Sports as we know it has come to an end. It has. Pack up all the equipment, give the players their last checks and call it a day.
In an era when stadiums constantly are falling prey to corporate temptation to sell their naming rights to generate more money, the National Football League’s Chicago Bears have crossed a worse, nastier line.
In an unprecedented move, Bank One reportedly paid about $30 million for the rights to be the NFL team’s “presenting partner” for the next 12 years, according to Knight Ridder and the Associated Press. For the next 12 years, the team will be called “Bears football presented by Bank One.”
The team plans to make use of the name on radio broadcasts and in newspaper stories, and there will be a ton of signs around Soldier field next season.
This is madness! What is team president and CEO Ted Wilson thinking? Apparently, the team had trouble selling the naming rights to the Bears’ Soldier Field, and for good reason. Fans are attached to all aspects of their team, including the stadium and team nickname. They don’t want to be associated with their team’s corporate sellout.
If this is only the beginning, I cringe to think what’s next. Why not go all out and have every sports franchise in America auction off their names, the very thing they’ve ridden to success. I can just see the introduction to the next World Series, Super Bowl or other major sporting event.

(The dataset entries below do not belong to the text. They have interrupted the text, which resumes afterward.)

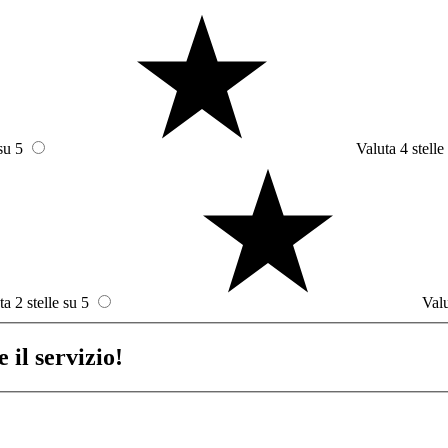
su 5
Valuta 4 stelle
ta 2 stelle su 5
Valu
 il servizio!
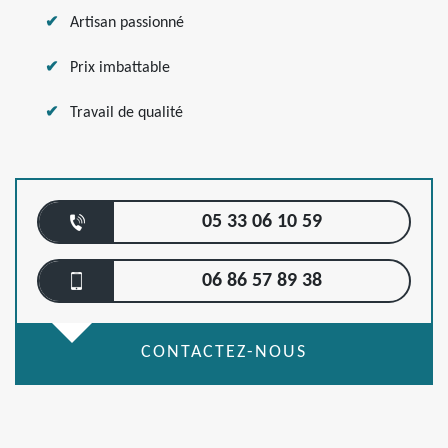
Artisan passionné
Prix imbattable
Travail de qualité
05 33 06 10 59
06 86 57 89 38
CONTACTEZ-NOUS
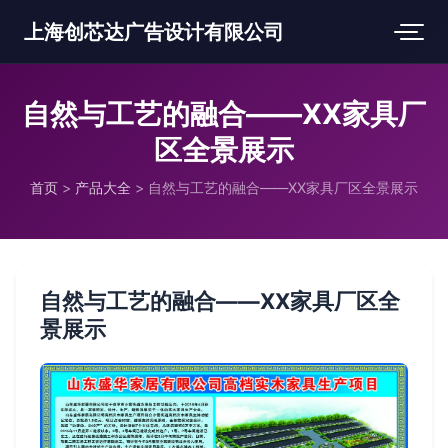
上海创芯达广告设计有限公司
自然与工艺的融合——XX家具厂
区全景展示
首页
>
产品大全
>
自然与工艺的融合——XX家具厂区全景展示
自然与工艺的融合——XX家具厂区全
景展示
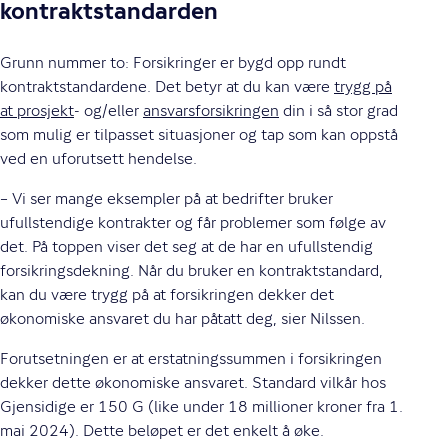
kontraktstandarden
Grunn nummer to: Forsikringer er bygd opp rundt
kontraktstandardene. Det betyr at du kan være
trygg på
at prosjekt
- og/eller
ansvarsforsikringen
din i så stor grad
som mulig er tilpasset situasjoner og tap som kan oppstå
ved en uforutsett hendelse.
– Vi ser mange eksempler på at bedrifter bruker
ufullstendige kontrakter og får problemer som følge av
det. På toppen viser det seg at de har en ufullstendig
forsikringsdekning. Når du bruker en kontraktstandard,
kan du være trygg på at forsikringen dekker det
økonomiske ansvaret du har påtatt deg, sier Nilssen.
Forutsetningen er at erstatningssummen i forsikringen
dekker dette økonomiske ansvaret. Standard vilkår hos
Gjensidige er 150 G (like under 18 millioner kroner fra 1.
mai 2024). Dette beløpet er det enkelt å øke.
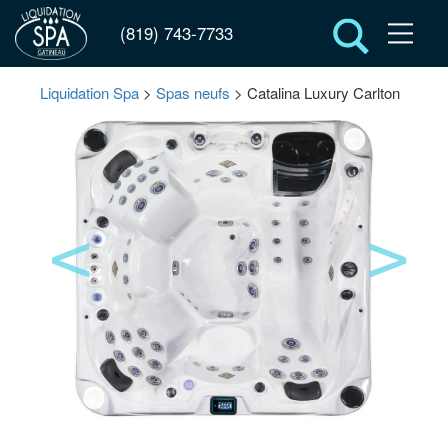
(819) 743-7733
Liquidation Spa
>
Spas neufs
> Catalina Luxury Carlton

“Brought to you in High Definition, the Verizon Wireless, in part with Suave hair color for men, Taco Bell and Famous Ray’s Pizza, the baseball of New York’s Yankees against CNN’s, Chick-Fil-A and Coca-Cola’s very own Atlanta Braves in the Microsoft, Hair Club for Men World Series.”
Bank One, which helped pay for Soldier Field’s renovation, especially is going to find this to be a raw deal.

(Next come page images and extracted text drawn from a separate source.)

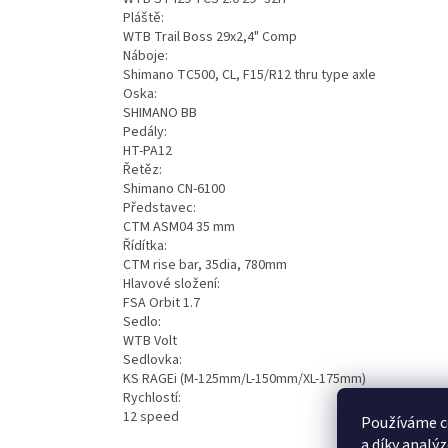
Pláště:
WTB Trail Boss 29x2,4" Comp
Náboje:
Shimano TC500, CL, F15/R12 thru type axle
Oska:
SHIMANO BB
Pedály:
HT-PA12
Řetěz:
Shimano CN-6100
Představec:
CTM ASM04 35 mm
Řídítka:
CTM rise bar, 35dia, 780mm
Hlavové složení:
FSA Orbit 1.7
Sedlo:
WTB Volt
Sedlovka:
KS RAGEi (M-125mm/L-150mm/XL-175mm)
Rychlostí:
12 speed
Používáme c
a díky analý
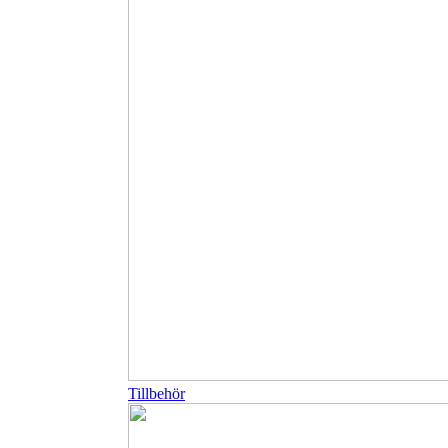
Tillbehör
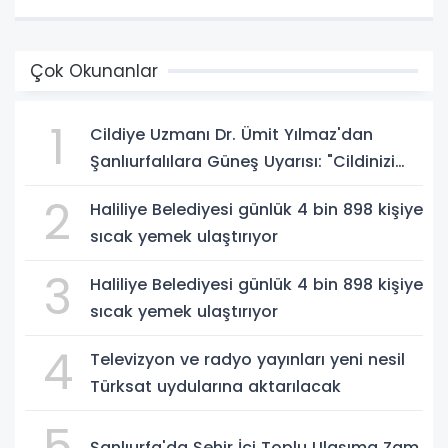
Çok Okunanlar
1
Cildiye Uzmanı Dr. Ümit Yılmaz'dan
Şanlıurfalılara Güneş Uyarısı: "Cildinizi
Yaz-Kış Koruyun"
2
Haliliye Belediyesi günlük 4 bin 898 kişiye
sıcak yemek ulaştırıyor
3
Haliliye Belediyesi günlük 4 bin 898 kişiye
sıcak yemek ulaştırıyor
4
Televizyon ve radyo yayınları yeni nesil
Türksat uydularına aktarılacak
5
Şanlıurfa'da Şehir İçi Toplu Ulaşıma Zam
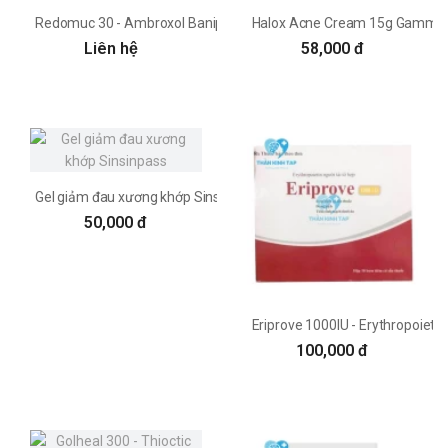
Redomuc 30 - Ambroxol Baniphar
Halox Acne Cream 15g Gamma 
Liên hệ
58,000 đ
Gel giảm đau xương khớp Sinsinpass
50,000 đ
Eriprove 1000IU - Erythropoiet
100,000 đ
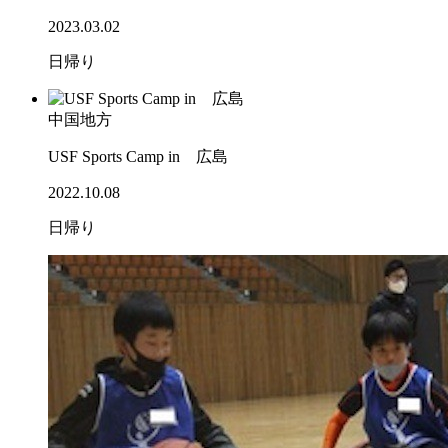
2023.03.02
日帰り
中国地方
USF Sports Camp in 広島
2022.10.08
日帰り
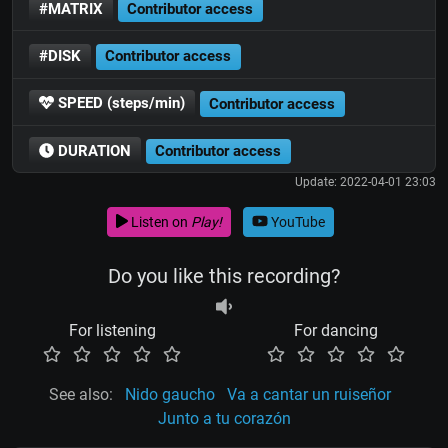
#MATRIX
Contributor access
#DISK
Contributor access
SPEED (steps/min)
Contributor access
DURATION
Contributor access
Update: 2022-04-01 23:03
Listen on
Play!
YouTube
Do you like this recording?
For listening
For dancing
See also:
Nido gaucho
Va a cantar un ruiseñor
Junto a tu corazón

Sportswriters, TV anchors and other media outlets never will call the team by its “new” name. Fortunately, there still is integrity in journalism and Bank One won’t get any shameless plugs, save for local papers or businesses that are close to either the bank or the team.
Corporate sponsors are nothing new in sports. Many publicly financed stadiums sport brand names – all the NCAA bowl games have a name tag and NASCAR races make a living selling company names to stick on its drivers’ cars. But teams and sponsors have found themselves in murky water because of these new-age, corporate partnerships.

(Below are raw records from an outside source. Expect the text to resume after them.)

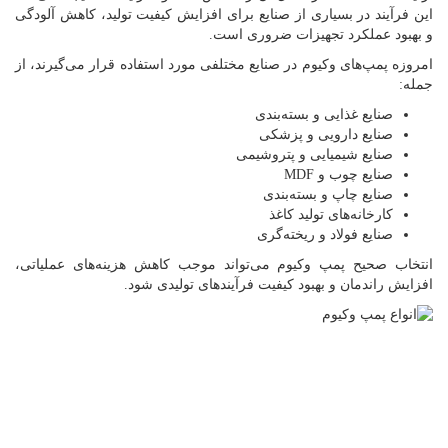
این فرآیند در بسیاری از صنایع برای افزایش کیفیت تولید، کاهش آلودگی
و بهبود عملکرد تجهیزات ضروری است.
امروزه پمپ‌های وکیوم در صنایع مختلفی مورد استفاده قرار می‌گیرند، از
جمله:
صنایع غذایی و بسته‌بندی
صنایع دارویی و پزشکی
صنایع شیمیایی و پتروشیمی
صنایع چوب و MDF
صنایع چاپ و بسته‌بندی
کارخانه‌های تولید کاغذ
صنایع فولاد و ریخته‌گری
انتخاب صحیح پمپ وکیوم می‌تواند موجب کاهش هزینه‌های عملیاتی،
افزایش راندمان و بهبود کیفیت فرآیندهای تولیدی شود.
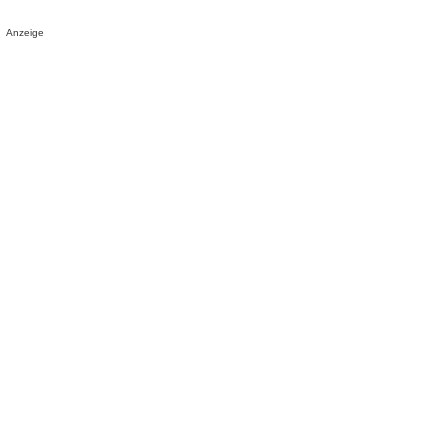
Anzeige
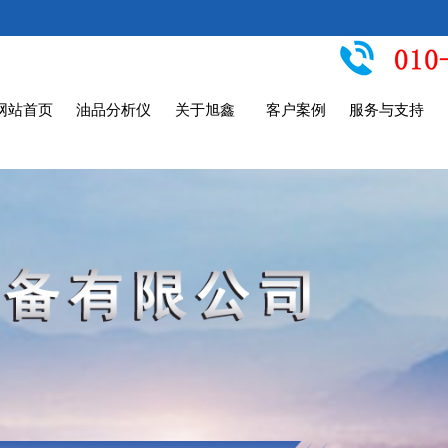
网站首页
油品分析仪
关于旭鑫
客户案例
服务与支持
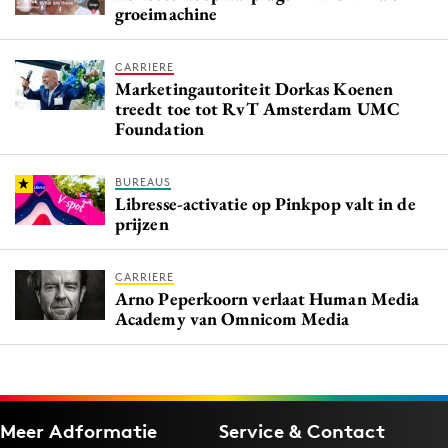
groeimachine
CARRIERE
Marketingautoriteit Dorkas Koenen
treedt toe tot RvT Amsterdam UMC
Foundation
BUREAUS
Libresse-activatie op Pinkpop valt in de
prijzen
CARRIERE
Arno Peperkoorn verlaat Human Media
Academy van Omnicom Media
Meer Adformatie
Service & Contact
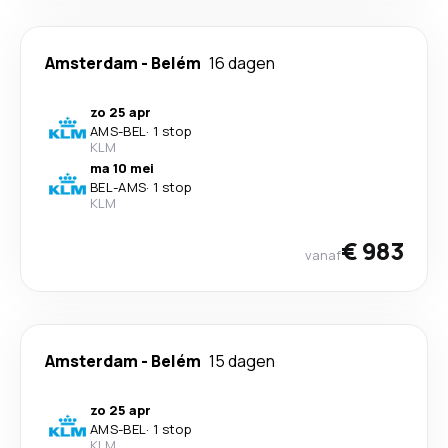
Amsterdam
-
Belém
16 dagen
zo 25 apr
AMS
-
BEL
·
1 stop
KLM
ma 10 mei
BEL
-
AMS
·
1 stop
KLM
€ 983
vanaf
Amsterdam
-
Belém
15 dagen
zo 25 apr
AMS
-
BEL
·
1 stop
KLM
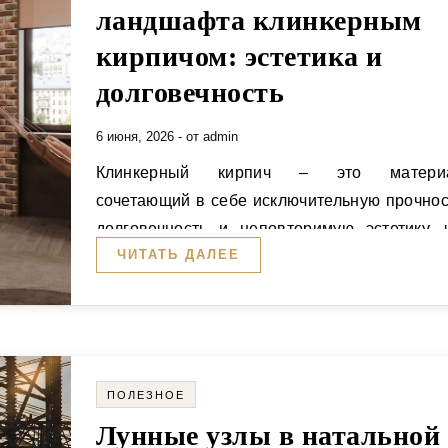
ландшафта клинкерным
кирпичом: эстетика и
долговечность
6 июня, 2026
- от
admin
Клинкерный кирпич – это материал,
сочетающий в себе исключительную прочнос
долговечность и неповторимую эстетику, 
ЧИТАТЬ ДАЛЕЕ
делает его идеальным выбором для…
ПОЛЕЗНОЕ
Лунные узлы в натальной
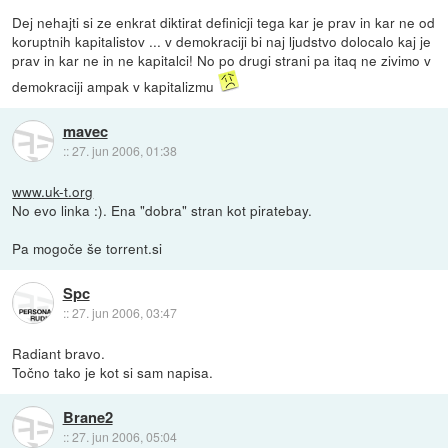
Dej nehajti si ze enkrat diktirat definicji tega kar je prav in kar ne od
koruptnih kapitalistov ... v demokraciji bi naj ljudstvo dolocalo kaj je
prav in kar ne in ne kapitalci! No po drugi strani pa itaq ne zivimo v
demokraciji ampak v kapitalizmu
mavec
::
27. jun 2006, 01:38
www.uk-t.org
No evo linka :). Ena "dobra" stran kot piratebay.
Pa mogoče še torrent.si
Spc
::
27. jun 2006, 03:47
Radiant bravo.
Točno tako je kot si sam napisa.
Brane2
::
27. jun 2006, 05:04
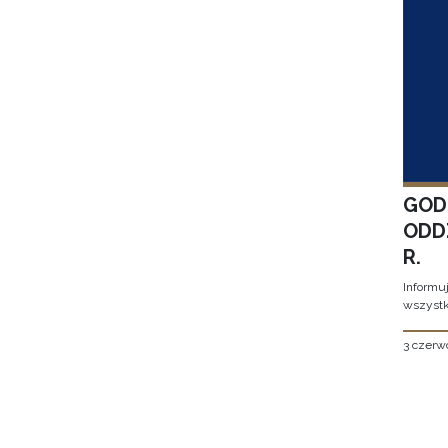
GOD
ODD
R.
Informu
wszystk
3 czerw
Stron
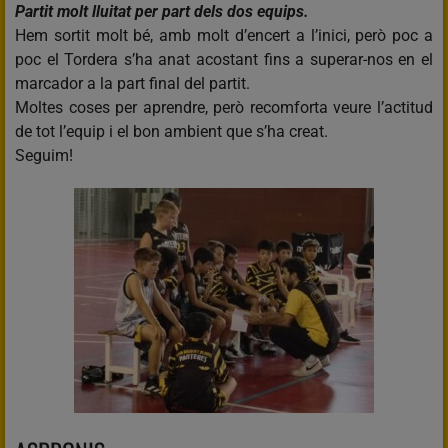
Partit molt lluitat per part dels dos equips.
Hem sortit molt bé, amb molt d’encert a l’inici, però poc a
poc el Tordera s’ha anat acostant fins a superar-nos en el
marcador a la part final del partit.
Moltes coses per aprendre, però recomforta veure l’actitud
de tot l’equip i el bon ambient que s’ha creat.
Seguim!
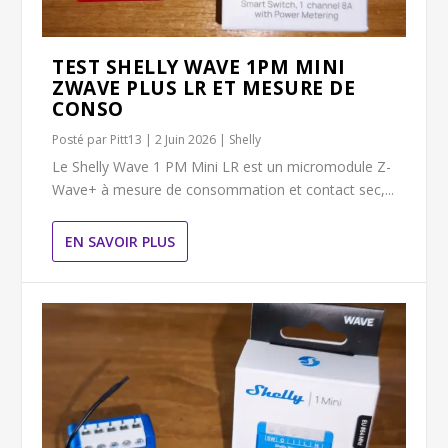
TEST SHELLY WAVE 1PM MINI
ZWAVE PLUS LR ET MESURE DE
CONSO
Posté par
Pitt13
|
2 Juin 2026
|
Shelly
Le Shelly Wave 1 PM Mini LR est un micromodule Z-
Wave+ à mesure de consommation et contact sec,...
EN SAVOIR PLUS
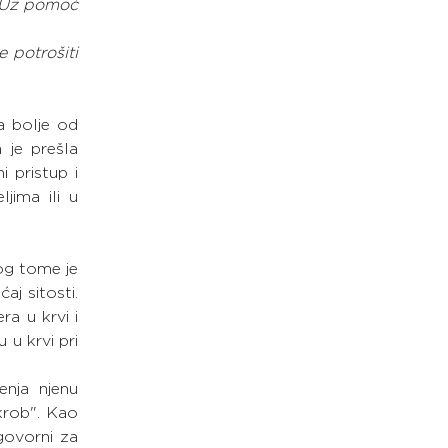
 Uz pomoć 
 potrošiti 
a bolje od 
 je prešla 
 pristup i 
ima ili u 
og tome je 
j sitosti. 
a u krvi i 
u krvi pri 
nja njenu 
krob". Kao 
ovorni za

In Denver, the Denver Post refused to call the Bronco’s new stadium anything but Mile High, which infuriated Invesco, because it had invested $120 million for naming rights. The same could hold true in this situation.
The Houston Astros were in a bind when it wanted to strip the ENRON label of its stadium after the company ran into legal trouble. The team later renamed the stadium Minute Maid Park to avoid any bad publicity.
The basic premise behind this move, as with all sports teams selling out, is to generate more money. While this plan will inflate the team’s bank account, it’s only going to alienate a solid fan base in Chicago, which is not going to like not having “Da Bears” being associated with some bank.
Fans already are cynical about overpaid athletes, teams that consistently lose and the perception of greedy owners who shamelessly sell stadium naming rights to the highest bidder. This move only makes things worse.
The Bears’ attendance likely should drop sharply because of this, and considering the Bears finished 4-12 last year, the team will be lucky if the new Soldier Field is half filled for games next year. This move is a dangerous step in the wrong direction, and can only hurt everyone involved. So give it up fans. If this is the future of sports, then the game truly is over.